Illustrative ADC-maps of three patients suffering from (a) PA, (b) MDB, and (c) EPM. By only visual inspection, it is very difficult to distinguish these brain tumors from each other. As shown in this article, quantitative texture parameter analysis, combined with machine learning can improve diagnostic accuracy substantially. PA: pilocytic astrocytoma; MDB: medulloblastoma; EPM: ependymoma.

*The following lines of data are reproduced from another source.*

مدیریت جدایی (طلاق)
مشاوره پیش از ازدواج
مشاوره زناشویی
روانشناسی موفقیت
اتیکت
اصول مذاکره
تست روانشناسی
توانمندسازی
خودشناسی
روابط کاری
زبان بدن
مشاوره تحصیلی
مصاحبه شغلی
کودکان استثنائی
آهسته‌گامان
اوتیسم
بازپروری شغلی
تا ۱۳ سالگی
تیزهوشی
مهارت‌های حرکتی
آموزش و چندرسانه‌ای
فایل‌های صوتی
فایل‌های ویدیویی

In this article, we describe a different type of CARD method aiming at application in a clinical routine setting. This approach is based on random forests (RF) of Breiman.¹⁰ Our novel semiautomatic CARD method should enable the neuroradiologist in daily clinical routine to obtain support for choosing the most likely diagnosis (in this case PA, MDB, or EPM). The presented method is also based on ADC-map features as MRI surrogate markers to tumor-specific molecular processes. The method combines expert-based segmentation of the complete tumor-affected volume, with RF classification for diagnosis. Since the contouring of the tumors is performed manually, it’s inherent that the reproducibility cannot be 100%. Hence it is to be conceivable that the RF classification performance, that is diagnostic performance, will be randomly influenced by this. One aim of this study is to evaluate how big the inter- and intra-rater influence of manual segmentation is on the RF-classification performance, in order to test the robustness of the classifiers obtained.

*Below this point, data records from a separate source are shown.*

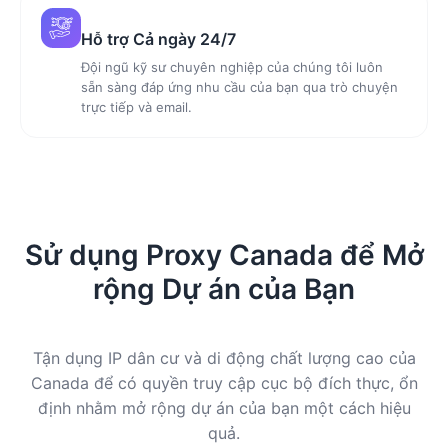
Hỗ trợ Cả ngày 24/7
Đội ngũ kỹ sư chuyên nghiệp của chúng tôi luôn
sẵn sàng đáp ứng nhu cầu của bạn qua trò chuyện
trực tiếp và email.
Sử dụng Proxy Canada để Mở
rộng Dự án của Bạn
Tận dụng IP dân cư và di động chất lượng cao của
Canada để có quyền truy cập cục bộ đích thực, ổn
định nhằm mở rộng dự án của bạn một cách hiệu
quả.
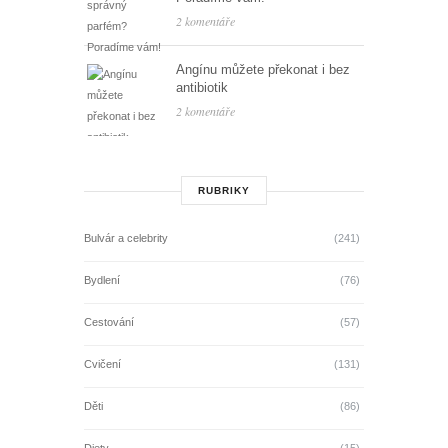
2 komentáře
Angínu můžete překonat i bez
antibiotik
2 komentáře
RUBRIKY
Bulvár a celebrity
(241)
Bydlení
(76)
Cestování
(57)
Cvičení
(131)
Děti
(86)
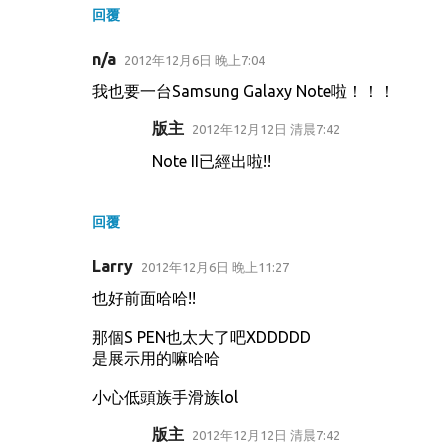
回覆
n/a
2012年12月6日 晚上7:04
我也要一台Samsung Galaxy Note啦！！！
版主
2012年12月12日 清晨7:42
Note II已經出啦!!
回覆
Larry
2012年12月6日 晚上11:27
也好前面哈哈!!
那個S PEN也太大了吧XDDDDD
是展示用的嘛哈哈
小心低頭族手滑族lol
版主
2012年12月12日 清晨7:42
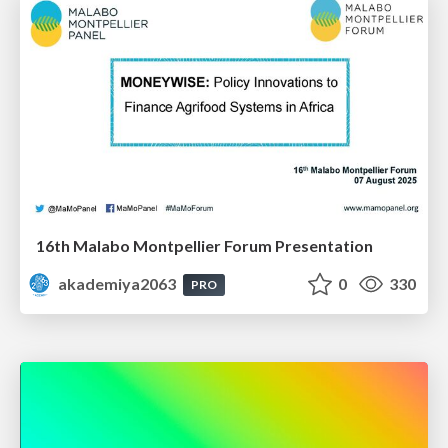
16th Malabo Montpellier Forum Presentation
akademiya2063
0
330
PRO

The following research questions were investigated: (1) how does the CARD method performs compared to expert-based diagnosis, (2) does the intra- and inter-rater variability in segmentation affect the RF prediction, and (3) is it possible to improve the individual clinical diagnosis, without the need of additional image data, that is, by utilizing the available digital MRI information and previously confirmed diagnoses in a quantitative way.

Methods

Included patients

Patients with newly diagnosed and histologically confirmed PA, MDB, or EPM, preoperatively submitted to our institution between January 2009 and July 2015, were included in this retrospective study. Exclusion criteria were incomplete image acquisition and previous cranial neurosurgery. Quantitative brain tumor textural information of a total of 40 patients was extracted from ADC-maps only. The ADC-map data were either acquired in each of our standard brain tumor protocols or from ADC-maps outside our institution. Therefore, except for one patient, all ADC-maps were, however, acquired on the scanners of the same manufacturer. All clinical diagnoses, which served as ground truth, were histologically certified.

Ethics

This retrospective study was performed conform to the Swiss Human Research Act and was approved by the Bernese Cantonal Ethics Committee (KEK-Berne, Switzerland).

Magnetic resonance imaging

Several different 1.5 T MR-scanners (Siemens Erlangen, Germany) from the same manufacturer have been used to record the apparent diffusion ADC-maps. The images were recorded typically on a 128 × 128 image k-space matrix and interpolated by zero-filling to a 256 × 256 image reconstruction matrix. The manufacturers’ standard product EPI-pulse sequences with a typical TE = 89 ms and TR = 3000 ms was used. The slice thickness was 5.0 mm with a gap of 1.5 mm between the slices. The interpolated pixel size was typically in the order of 1.2 × 1.2 × 5.0 mm³. Since data from various scanners and hospitals were over a time period of more than 10 years, the MR-acquisition parameters were not identical in all cases.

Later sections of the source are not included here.